═════ Dataset extract ═════
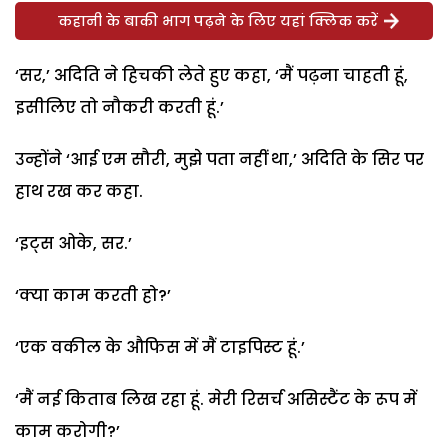
कहानी के बाकी भाग पढ़ने के लिए यहां क्लिक करें
‘सर,’ अदिति ने हिचकी लेते हुए कहा, ‘मैं पढ़ना चाहती हूं,
इसीलिए तो नौकरी करती हूं.’
उन्होंने ‘आई एम सौरी, मुझे पता नहीं था,’ अदिति के सिर पर
हाथ रख कर कहा.
‘इट्स ओके, सर.’
‘क्या काम करती हो?’
‘एक वकील के औफिस में मैं टाइपिस्ट हूं.’
‘मैं नई किताब लिख रहा हूं. मेरी रिसर्च असिस्टैंट के रूप में
काम करोगी?’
═════
What you need to do –
Up to and including the last line of the material, reproduce every line exactly, beginning with the one that contains "इसीलिए तो नौकरी करती हूं.’" and adding nothing else.

Reply to the exercise –
इसीलिए तो नौकरी करती हूं.’
उन्होंने ‘आई एम सौरी, मुझे पता नहीं था,’ अदिति के सिर पर
हाथ रख कर कहा.
‘इट्स ओके, सर.’
‘क्या काम करती हो?’
‘एक वकील के औफिस में मैं टाइपिस्ट हूं.’
‘मैं नई किताब लिख रहा हूं. मेरी रिसर्च असिस्टैंट के रूप में
काम करोगी?’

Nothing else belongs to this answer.